Org. Özel: "Hain planlar kahramanların gayretiyle boşa çıkarıldı"
Genelkurmay Başkanı Orgeneral Özel, törende yaptığı konuşmada, devletin bekası, milletin birlik ve beraberliğine kastedenlerin hain planlarının, halkın sağduyusu, devletin kararlı mücadelesi ve Başçavuş Katırancı gibi kahramanların gayretleri sayesinde boşa çıkarıldığını vurguladı.

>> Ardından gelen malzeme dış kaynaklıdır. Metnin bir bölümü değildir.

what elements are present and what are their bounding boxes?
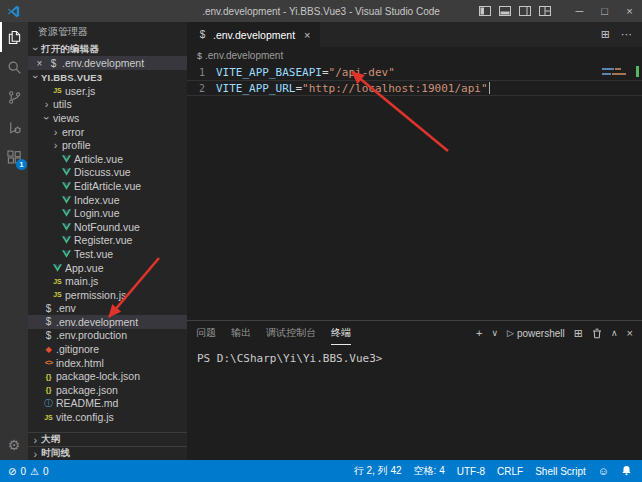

Bu mücadelenin ileride tarih sayfalarındaki yerini alacağını ve genç nesiller tarafından dikkatle okunarak değerlendirileceğini ifade eden Orgeneral Özel, şunları kaydetti:
“Vatan, millet, bayrak ve bağımsızlık gibi kutsal ve vazgeçilmez değerler uğruna akıtılan her damla kanın önem ve anlamı vardır. Tarihimizi okuyan, inceleyen ve olayları objektif biçimde değerlendiren kişiler bunun ne anlama geldiğini, bunun ne demek olduğunu gayet iyi bilirler. Bu kavramların, hayata geçirilmesi bildiğiniz gibi hiç de kolay olmamıştır. İşte bu değerler uğruna mücadele eden, gencecik yaşında şehit olan yada hayatının baharında gazi olan evlatlarımızı, kardeşlerimizi bu millet asla unutmayacaktır.”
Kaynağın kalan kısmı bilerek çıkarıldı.